3.3 Theory of Operation
To implement this system, the first element to consider is the Peltier plate. Peltier plates pump heat from one side to the other in response to current flowing through the plate. This generates a thermal gradient as the top and bottom plates are no longer at the same temperature. As the temperature gradient widens, the amount of heat pumped by the Peltier drops. Eventually, the differential temperature will reach steady state, where the system is held in equilibrium. Figure 3-2 shows the amount of heat pumped from the used Peltier element (P/N: CP85435) as the temperature differential changes.
If the only objective of this system was to cool as much as possible, then only a power supply would be needed. However, since the objective is to regulate the temperature, it should be assumed the plate is not in equilibrium. Instead, the MCU must sense the temperature of the cold plate and use this value to determine when to supply power to the Peltier element. Temperature control is implemented in the firmware with Bang-Bang control. To prevent rapid control oscillation, programmable hysteresis was implemented to keep the temperature within programmable thresholds. An example is discussed below and shown in Figure 3-3.

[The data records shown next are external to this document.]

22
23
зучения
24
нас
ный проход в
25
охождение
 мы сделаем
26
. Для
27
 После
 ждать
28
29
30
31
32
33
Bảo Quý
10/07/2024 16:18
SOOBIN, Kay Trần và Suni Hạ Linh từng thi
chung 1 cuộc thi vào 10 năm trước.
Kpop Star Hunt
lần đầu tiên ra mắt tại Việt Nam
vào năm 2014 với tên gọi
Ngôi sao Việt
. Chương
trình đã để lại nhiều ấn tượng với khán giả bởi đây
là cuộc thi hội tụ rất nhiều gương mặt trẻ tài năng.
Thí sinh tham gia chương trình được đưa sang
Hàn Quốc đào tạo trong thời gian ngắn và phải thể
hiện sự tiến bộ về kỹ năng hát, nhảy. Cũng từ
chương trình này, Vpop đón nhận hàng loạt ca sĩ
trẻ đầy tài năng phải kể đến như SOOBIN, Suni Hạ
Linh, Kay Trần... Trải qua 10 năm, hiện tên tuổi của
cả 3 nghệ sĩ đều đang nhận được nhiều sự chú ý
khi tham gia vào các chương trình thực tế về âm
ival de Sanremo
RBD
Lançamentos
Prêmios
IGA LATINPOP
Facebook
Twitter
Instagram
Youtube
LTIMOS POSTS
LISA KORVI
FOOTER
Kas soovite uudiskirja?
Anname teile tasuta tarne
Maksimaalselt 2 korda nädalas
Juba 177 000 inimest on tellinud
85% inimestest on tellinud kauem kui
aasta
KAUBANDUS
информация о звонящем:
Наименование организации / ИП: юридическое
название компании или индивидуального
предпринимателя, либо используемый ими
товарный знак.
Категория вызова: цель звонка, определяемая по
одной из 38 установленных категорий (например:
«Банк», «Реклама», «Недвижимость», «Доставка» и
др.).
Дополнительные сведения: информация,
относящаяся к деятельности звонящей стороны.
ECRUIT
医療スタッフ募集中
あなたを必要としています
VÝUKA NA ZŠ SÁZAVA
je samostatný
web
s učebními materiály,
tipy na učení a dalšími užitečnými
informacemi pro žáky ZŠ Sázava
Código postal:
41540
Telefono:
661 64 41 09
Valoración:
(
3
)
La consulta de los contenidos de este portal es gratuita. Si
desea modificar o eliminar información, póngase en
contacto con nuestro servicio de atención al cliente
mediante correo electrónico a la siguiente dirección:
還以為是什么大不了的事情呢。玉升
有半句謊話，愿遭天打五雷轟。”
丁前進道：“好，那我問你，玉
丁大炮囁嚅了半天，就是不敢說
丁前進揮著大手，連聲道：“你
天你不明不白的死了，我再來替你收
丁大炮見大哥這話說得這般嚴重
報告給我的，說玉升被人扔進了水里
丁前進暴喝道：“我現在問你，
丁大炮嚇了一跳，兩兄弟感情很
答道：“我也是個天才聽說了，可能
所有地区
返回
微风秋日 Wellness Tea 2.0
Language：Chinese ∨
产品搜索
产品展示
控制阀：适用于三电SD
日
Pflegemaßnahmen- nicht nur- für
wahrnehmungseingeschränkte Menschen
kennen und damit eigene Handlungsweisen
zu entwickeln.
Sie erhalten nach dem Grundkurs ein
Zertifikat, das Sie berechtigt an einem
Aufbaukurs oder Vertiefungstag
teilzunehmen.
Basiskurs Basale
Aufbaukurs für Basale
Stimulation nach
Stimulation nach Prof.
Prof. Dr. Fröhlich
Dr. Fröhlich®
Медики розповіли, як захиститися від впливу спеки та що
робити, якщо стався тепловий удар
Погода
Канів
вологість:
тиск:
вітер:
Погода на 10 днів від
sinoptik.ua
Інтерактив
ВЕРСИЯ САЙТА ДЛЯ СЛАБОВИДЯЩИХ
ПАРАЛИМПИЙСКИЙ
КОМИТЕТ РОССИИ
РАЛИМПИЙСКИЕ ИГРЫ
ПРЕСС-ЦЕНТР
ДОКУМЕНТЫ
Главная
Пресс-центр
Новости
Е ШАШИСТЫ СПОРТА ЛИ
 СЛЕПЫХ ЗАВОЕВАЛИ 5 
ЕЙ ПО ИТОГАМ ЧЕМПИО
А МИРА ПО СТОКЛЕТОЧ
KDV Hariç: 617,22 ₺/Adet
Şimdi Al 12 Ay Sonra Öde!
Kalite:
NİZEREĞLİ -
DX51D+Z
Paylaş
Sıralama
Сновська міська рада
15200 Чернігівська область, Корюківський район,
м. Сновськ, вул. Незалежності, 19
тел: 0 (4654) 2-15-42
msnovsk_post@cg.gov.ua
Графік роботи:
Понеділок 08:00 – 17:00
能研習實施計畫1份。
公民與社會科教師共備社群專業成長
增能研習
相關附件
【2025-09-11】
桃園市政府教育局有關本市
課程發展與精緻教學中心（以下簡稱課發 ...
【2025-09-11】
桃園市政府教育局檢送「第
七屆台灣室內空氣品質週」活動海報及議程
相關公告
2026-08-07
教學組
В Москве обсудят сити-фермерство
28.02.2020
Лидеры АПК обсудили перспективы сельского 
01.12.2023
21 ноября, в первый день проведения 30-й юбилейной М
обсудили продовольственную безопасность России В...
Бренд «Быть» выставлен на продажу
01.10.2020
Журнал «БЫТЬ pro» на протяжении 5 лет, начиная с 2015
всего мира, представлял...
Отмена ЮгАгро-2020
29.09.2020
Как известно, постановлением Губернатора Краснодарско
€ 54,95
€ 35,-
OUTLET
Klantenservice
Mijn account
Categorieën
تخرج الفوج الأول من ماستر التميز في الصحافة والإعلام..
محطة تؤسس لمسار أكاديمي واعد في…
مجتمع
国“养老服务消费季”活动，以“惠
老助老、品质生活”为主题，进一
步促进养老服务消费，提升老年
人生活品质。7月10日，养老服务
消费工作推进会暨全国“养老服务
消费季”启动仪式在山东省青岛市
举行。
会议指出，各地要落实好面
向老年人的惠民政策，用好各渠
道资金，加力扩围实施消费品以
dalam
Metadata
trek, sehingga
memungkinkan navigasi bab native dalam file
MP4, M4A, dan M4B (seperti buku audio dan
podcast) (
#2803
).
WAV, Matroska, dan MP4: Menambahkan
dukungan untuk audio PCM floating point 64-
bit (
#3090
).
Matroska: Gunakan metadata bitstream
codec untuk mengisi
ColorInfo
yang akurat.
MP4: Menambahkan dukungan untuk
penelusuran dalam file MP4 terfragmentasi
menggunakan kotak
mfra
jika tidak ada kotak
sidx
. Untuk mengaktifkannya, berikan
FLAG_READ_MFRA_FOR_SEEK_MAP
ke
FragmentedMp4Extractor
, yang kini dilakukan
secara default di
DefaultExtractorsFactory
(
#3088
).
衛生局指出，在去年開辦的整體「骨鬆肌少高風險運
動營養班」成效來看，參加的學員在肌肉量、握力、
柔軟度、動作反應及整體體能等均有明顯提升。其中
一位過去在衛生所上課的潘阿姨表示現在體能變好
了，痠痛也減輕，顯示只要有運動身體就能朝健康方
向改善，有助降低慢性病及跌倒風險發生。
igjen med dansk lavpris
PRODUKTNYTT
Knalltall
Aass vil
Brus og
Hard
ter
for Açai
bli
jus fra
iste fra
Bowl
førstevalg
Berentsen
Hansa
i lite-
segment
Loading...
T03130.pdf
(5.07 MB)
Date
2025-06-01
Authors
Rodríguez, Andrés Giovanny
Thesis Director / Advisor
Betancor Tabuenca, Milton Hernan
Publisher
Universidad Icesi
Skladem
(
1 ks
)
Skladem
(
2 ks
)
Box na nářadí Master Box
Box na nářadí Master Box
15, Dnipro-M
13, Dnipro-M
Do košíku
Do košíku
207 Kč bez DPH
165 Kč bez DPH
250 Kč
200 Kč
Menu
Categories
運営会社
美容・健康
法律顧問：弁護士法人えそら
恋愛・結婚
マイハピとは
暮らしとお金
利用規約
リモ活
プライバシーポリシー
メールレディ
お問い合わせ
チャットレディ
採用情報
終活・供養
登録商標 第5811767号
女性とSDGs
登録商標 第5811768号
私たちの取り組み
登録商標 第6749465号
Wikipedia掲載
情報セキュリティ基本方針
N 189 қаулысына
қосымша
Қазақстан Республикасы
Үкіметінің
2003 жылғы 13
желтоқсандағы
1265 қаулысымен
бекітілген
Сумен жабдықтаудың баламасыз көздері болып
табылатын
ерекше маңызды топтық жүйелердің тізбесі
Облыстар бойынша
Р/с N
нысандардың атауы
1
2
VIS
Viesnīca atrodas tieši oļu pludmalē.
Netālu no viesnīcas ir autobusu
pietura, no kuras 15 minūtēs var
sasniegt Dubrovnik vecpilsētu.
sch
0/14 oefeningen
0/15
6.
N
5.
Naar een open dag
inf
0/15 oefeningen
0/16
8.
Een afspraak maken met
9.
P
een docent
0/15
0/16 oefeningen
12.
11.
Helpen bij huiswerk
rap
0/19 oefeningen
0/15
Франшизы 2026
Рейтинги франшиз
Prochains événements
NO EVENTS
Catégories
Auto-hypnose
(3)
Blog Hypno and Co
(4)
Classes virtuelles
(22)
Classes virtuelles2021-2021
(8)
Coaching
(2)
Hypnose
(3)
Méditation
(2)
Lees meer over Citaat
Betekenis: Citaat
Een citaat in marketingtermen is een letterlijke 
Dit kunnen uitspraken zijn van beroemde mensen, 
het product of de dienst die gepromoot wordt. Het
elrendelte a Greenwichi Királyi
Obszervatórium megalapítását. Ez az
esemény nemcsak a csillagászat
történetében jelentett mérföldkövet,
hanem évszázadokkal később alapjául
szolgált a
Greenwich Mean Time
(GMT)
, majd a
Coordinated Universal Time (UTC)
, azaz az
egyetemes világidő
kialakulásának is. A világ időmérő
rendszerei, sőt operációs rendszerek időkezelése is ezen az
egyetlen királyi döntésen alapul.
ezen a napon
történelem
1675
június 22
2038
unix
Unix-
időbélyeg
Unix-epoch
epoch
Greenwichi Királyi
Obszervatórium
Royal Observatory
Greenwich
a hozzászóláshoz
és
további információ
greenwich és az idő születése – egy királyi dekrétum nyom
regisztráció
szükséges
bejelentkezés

Assume the cold plate is not at user-set temperature at t = 0. The system will begin to run current through the Peltier element. As the plate cools, the temperature falls to a value TSET − TOVER where the plate becomes overcooled. When this condition is reached, power to the Peltier element is disconnected. The cooled surface then warms up naturally until it reaches the value TSET + TUNDER , at which point power to the Peltier is restarted. This on-and-off cycling allows the MCU to regulate the temperature of the plate.